The Copy module provides a method called deepcopy to create a new instance of the object rather than a shallow instance. This is beneficial when you intend to have two distinct object and manipulate it separately just as you intended in your second example.
To extend your example
>>> class Klasa:
def __init__(self, num):
self.num = num
>>> a = Klasa(2)
>>> b = copy.deepcopy(a)
>>> print a.num, b.num # prints 2 2
2 2
>>> a.num = 3
>>> print a.num, b.num # prints 3 3 - different!
3 2
It doesn't work differently. In your first example, you changed a so that a and b reference different objects. In your second example, you did not, so a and b still reference the same object.
Integers, by the way, are immutable. You can't modify their value. All you can do is make a new integer and rebind your reference. (like you did in your first example)
Suppose you and I have a common friend. If I decide that I no longer like her, she is still your friend. On the other hand, if I give her a gift, your friend received a gift.

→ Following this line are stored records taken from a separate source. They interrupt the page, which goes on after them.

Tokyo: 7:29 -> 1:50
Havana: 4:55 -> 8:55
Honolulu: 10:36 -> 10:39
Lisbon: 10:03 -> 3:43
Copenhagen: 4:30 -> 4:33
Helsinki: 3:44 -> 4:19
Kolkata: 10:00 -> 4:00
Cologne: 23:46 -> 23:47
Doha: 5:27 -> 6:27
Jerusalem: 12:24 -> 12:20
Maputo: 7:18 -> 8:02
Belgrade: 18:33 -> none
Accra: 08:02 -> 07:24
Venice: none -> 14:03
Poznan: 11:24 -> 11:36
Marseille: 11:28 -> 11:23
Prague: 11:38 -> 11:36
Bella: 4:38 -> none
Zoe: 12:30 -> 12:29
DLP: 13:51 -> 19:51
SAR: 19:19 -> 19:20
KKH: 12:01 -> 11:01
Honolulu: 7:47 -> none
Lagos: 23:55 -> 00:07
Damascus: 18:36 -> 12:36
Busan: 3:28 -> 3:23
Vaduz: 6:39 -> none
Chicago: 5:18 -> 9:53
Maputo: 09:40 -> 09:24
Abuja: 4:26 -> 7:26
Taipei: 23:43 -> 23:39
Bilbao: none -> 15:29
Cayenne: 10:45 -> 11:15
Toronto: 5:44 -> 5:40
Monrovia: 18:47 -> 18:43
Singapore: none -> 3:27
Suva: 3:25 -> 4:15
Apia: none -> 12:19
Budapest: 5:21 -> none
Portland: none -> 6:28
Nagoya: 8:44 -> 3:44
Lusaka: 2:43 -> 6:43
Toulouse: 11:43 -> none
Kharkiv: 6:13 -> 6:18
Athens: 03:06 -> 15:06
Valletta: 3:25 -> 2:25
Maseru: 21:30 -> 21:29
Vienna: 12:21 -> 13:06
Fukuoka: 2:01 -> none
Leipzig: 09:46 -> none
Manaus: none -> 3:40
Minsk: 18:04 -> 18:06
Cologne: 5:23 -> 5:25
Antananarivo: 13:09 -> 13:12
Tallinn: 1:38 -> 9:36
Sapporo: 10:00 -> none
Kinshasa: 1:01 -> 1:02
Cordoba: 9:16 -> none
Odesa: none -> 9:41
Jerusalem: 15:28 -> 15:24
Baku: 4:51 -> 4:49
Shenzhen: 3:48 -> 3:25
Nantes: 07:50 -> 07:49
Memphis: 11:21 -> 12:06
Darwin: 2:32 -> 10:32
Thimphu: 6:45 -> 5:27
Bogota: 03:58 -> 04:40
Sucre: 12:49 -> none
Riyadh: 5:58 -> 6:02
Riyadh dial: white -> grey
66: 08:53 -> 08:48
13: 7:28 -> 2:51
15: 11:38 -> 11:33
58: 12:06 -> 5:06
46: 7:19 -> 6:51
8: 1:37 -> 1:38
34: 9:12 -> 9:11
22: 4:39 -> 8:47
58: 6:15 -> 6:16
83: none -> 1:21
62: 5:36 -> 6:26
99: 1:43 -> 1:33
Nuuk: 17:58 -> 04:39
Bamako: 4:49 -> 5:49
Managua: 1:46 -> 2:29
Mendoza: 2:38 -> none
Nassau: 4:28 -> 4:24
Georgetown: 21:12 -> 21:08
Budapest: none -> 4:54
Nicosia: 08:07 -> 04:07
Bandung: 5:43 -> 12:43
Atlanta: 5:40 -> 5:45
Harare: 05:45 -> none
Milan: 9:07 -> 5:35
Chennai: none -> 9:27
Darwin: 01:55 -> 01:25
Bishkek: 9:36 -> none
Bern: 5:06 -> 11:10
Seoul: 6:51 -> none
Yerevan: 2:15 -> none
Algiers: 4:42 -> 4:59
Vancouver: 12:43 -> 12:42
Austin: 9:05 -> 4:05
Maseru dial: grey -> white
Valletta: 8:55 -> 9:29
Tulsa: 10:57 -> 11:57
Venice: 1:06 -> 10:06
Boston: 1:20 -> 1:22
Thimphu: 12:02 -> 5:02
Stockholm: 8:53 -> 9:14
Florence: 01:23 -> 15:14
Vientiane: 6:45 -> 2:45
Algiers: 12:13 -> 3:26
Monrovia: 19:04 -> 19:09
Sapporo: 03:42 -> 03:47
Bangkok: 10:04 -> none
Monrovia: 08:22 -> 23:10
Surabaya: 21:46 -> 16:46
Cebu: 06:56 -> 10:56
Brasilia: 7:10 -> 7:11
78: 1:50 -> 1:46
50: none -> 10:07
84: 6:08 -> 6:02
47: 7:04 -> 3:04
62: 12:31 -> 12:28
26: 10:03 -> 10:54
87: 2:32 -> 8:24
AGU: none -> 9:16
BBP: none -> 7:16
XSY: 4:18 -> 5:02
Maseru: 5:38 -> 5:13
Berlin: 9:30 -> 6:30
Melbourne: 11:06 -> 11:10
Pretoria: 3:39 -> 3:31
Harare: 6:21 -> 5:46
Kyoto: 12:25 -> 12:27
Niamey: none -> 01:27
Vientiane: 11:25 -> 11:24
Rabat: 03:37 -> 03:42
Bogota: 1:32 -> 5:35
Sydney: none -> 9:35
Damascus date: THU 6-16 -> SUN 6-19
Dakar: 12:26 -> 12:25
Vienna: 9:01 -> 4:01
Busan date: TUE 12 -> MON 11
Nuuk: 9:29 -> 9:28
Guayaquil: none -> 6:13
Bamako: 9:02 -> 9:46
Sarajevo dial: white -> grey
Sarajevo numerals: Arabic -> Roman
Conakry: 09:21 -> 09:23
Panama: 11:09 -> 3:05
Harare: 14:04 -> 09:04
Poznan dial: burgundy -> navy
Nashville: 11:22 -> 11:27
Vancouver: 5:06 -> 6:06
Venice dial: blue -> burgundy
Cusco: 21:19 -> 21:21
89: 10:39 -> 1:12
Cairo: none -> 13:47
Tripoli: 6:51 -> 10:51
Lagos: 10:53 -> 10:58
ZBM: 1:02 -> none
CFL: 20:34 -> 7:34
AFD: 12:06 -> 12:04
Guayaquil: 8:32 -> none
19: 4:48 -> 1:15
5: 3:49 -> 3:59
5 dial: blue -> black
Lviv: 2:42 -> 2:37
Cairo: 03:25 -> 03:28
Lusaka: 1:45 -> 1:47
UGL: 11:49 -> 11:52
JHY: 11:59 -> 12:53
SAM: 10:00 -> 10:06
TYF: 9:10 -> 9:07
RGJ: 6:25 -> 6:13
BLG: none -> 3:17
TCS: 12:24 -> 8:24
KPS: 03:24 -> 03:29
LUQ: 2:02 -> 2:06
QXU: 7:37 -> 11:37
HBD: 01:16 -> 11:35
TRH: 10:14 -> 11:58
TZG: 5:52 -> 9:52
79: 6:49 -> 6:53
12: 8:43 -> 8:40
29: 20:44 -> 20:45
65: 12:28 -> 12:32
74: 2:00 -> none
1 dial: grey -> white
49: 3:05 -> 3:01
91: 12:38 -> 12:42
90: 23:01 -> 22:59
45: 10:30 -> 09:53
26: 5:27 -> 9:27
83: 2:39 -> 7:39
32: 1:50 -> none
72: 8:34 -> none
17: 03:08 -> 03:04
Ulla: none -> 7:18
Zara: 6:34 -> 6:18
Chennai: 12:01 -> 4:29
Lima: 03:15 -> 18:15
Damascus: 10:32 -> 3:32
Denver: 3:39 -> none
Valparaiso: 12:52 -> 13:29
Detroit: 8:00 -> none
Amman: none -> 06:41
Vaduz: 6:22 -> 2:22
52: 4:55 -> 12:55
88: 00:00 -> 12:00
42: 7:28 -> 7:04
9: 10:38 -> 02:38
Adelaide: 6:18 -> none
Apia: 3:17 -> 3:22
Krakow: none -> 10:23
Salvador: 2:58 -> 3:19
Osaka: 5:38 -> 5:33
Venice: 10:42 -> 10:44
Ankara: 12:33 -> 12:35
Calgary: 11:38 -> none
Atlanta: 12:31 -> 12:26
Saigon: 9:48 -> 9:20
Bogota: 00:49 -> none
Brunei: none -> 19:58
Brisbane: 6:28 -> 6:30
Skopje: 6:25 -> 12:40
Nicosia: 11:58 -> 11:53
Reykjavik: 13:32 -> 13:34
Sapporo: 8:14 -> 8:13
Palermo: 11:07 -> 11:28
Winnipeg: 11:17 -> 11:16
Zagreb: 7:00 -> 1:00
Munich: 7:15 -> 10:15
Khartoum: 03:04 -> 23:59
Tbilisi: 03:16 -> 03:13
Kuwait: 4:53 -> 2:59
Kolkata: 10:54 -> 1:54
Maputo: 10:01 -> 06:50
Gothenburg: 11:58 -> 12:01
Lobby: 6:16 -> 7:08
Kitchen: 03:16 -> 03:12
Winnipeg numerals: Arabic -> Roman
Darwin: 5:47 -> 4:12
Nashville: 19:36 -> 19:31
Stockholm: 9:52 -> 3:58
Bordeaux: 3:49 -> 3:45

Assignment doesn't copy anything in Python, and "copy by reference" is somewhere between awkward and meaningless (as you actually point out in one of your comments). Assignment causes a variable to begin referring to a value. There aren't separate "fundamental types" in Python; while some of them are built-in, int is still a class.
In both cases, assignment causes the variable to refer to whatever it is that the right-hand-side evaluates to. The behaviour you're seeing is exactly what you should expect in that environment, per the metaphor. Whether your "friend" is an int or a Klasa, assigning to an attribute is fundamentally different from reassigning the variable to a completely other instance, with the correspondingly different behaviour.
The only real difference is that the int doesn't happen to have any attributes you can assign to. (That's the part where the implementation actually has to do a little magic to restrict you.)
You are confusing two different concepts of a "reference". The C++ T& is a magical thing that, when assigned to, updates the referred-to object in-place, and not the reference itself; that can never be "reseated" once the reference is initialized. This is useful in a language where most things are values. In Python, everything is a reference to begin with. The Pythonic reference is more like an always-valid, never-null, not-usable-for-arithmetic, automatically-dereferenced pointer. Assignment causes the reference to start referring to a different thing completely. You can't "update the referred-to object in-place" by replacing it wholesale, because Python's objects just don't work like that. You can, of course, update its internal state by playing with its attributes (if there are any accessible ones), but those attributes are, themselves, also all references.